Aim of the task
Of the material below, the lines to be retyped are those from the line containing "49ca5107e0a489bebbe8cc525d9e1985794779c6" through the line containing "e6ec79ccfd5f91382711a7632acd668292000fc5", inclusive; reproduce them exactly.

Records supplied

= = = = = = =

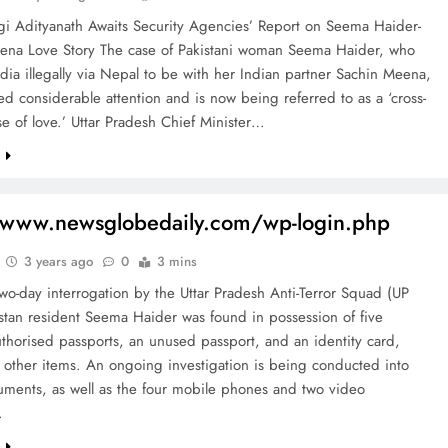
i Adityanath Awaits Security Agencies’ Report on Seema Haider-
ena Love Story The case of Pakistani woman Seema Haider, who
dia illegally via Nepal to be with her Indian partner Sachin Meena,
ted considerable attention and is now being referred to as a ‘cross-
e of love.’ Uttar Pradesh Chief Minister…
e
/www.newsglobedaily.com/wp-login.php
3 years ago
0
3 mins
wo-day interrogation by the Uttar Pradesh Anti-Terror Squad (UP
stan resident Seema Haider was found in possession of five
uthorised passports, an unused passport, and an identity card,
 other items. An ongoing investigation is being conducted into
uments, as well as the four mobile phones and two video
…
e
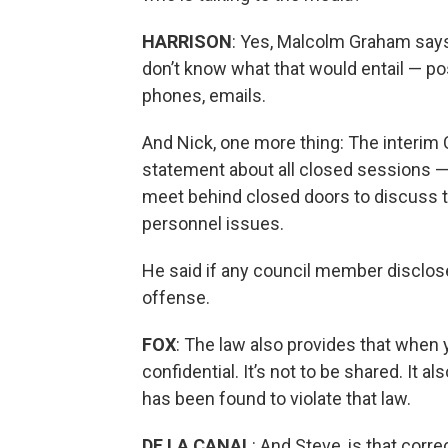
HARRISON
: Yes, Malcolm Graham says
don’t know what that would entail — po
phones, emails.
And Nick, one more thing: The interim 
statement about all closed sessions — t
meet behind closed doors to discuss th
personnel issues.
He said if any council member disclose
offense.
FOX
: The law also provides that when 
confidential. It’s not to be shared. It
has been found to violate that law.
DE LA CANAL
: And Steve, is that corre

= = = = = = =

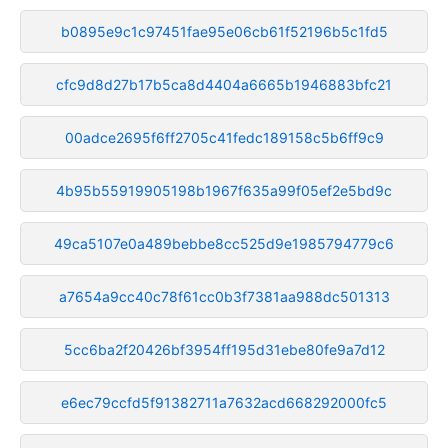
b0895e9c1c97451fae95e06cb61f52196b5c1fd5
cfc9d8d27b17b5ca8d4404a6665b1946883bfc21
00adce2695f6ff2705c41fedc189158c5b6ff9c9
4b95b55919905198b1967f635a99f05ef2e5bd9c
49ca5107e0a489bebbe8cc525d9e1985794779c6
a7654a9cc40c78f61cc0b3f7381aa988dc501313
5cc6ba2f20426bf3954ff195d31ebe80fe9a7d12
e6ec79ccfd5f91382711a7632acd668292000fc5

= = = = = = =

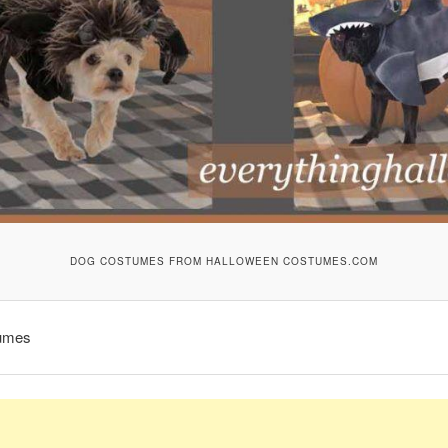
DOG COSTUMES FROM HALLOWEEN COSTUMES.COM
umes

= = = = = = =

Answer below
49ca5107e0a489bebbe8cc525d9e1985794779c6
a7654a9cc40c78f61cc0b3f7381aa988dc501313
5cc6ba2f20426bf3954ff195d31ebe80fe9a7d12
e6ec79ccfd5f91382711a7632acd668292000fc5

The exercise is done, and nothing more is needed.